Le système des intendances en Nouvelle Espagne et son ordonnance de 1786 ont fait l’objet de nombreuses études. Mais pour comprendre le fonctionnement de l’institution, l’étude des hommes reste à faire. Nos objectifs sont d’établir un profiltype via la méthode prosopographique et de reconstituer les cercles relationnels des intendants afin de mieux saisir comment naît une carrière d’intendant. Notre étude porte ici sur les intendants mexicains.
Cinq hommes eurent en charge l’intendance de Mexico de 1786 à 1821: Fernando Mangino, Bernardo Bonavía, Francisco Manuel Arce, Manuel Merino et Ramón Gutiérrez. La durée en charge des intendants est très variable : Mangino et Merino sont restés en charge moins d’un an ; Arce quatre ans et Bonavía cinq. Seul Gutiérrez est intendant de Mexico plus de dix ans. Nommé en 1810, il est maintenu dans ses fonctions au moment de l’indépendance du Mexique en 1821. L’âge moyen d’entrée en charge se situe autour de la cinquantaine.
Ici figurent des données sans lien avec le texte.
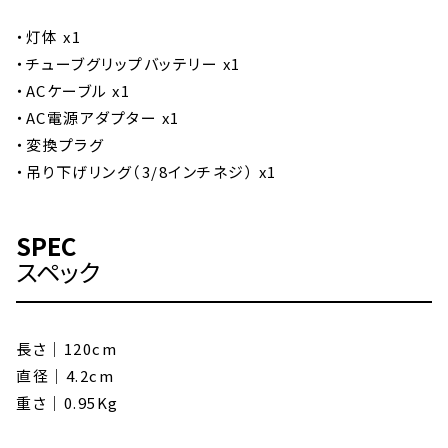
・灯体 x1
・チューブグリップバッテリー x1
・ACケーブル x1
・AC電源アダプター x1
・変換プラグ
・吊り下げリング（3/8インチネジ） x1
SPEC
スペック
長さ｜120cm
直径｜4.2cm
重さ｜0.95Kg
Il s’agit donc d’hommes mûrs pouvant justifier d’un long parcours professionnel. Tous ont une origine péninsulaire : en effet, la monarchie craignait que des créoles n’aient d’accointances avec les élites locales et ne puissent alors défendre ses intérêts. A l’exception de Francisco Arce intendant interino à Cuba en 1803, pour les autres, il s’agit d’une première nomination en tant qu’intendant. Mais ils sont bien au fait des affaires coloniales. L’étude de l’environnement familial et relationnel des intendants doit permettre de révéler les mécanismes supposés favorisant leur nomination.
Les Bonavía sont fortunés et au service de la monarchie depuis plusieurs générations. La noblesse des Mangino, elle, est attestée depuis au moins 1639. Par son mariage, Francisco Arce est devenu le maître d’une hacienda ; son frère Juan est intendant au Venezuela et l’aîné des Arce est Inquisiteur général. Par ailleurs, Mangino et Bonavía, ont fait partie de la clientèle de José de Gálvez, à l’origine de l’implantation de l’intendance en Amérique. L’ascension de Francisco Arce est étroitement liée à la carrière de son frère, Ramón. Ce dernier, devenu en 1797 archevêque de Burgos et Inquisiteur Général, était un proche du favori Manuel Godoy. De son côté, Manuel Merino fut un proche collaborateur du vice-roi Pedro Garibay et de son successeur Francisco Lizana. Quant à Gutiérrez, il bénéficia des faveurs des vice-rois Garibay et Iturrigaray. Certes, notre étude est lacunaire mais elle laisse entrevoir le poids familial et relationnel dans le processus de nomination des intendants américains.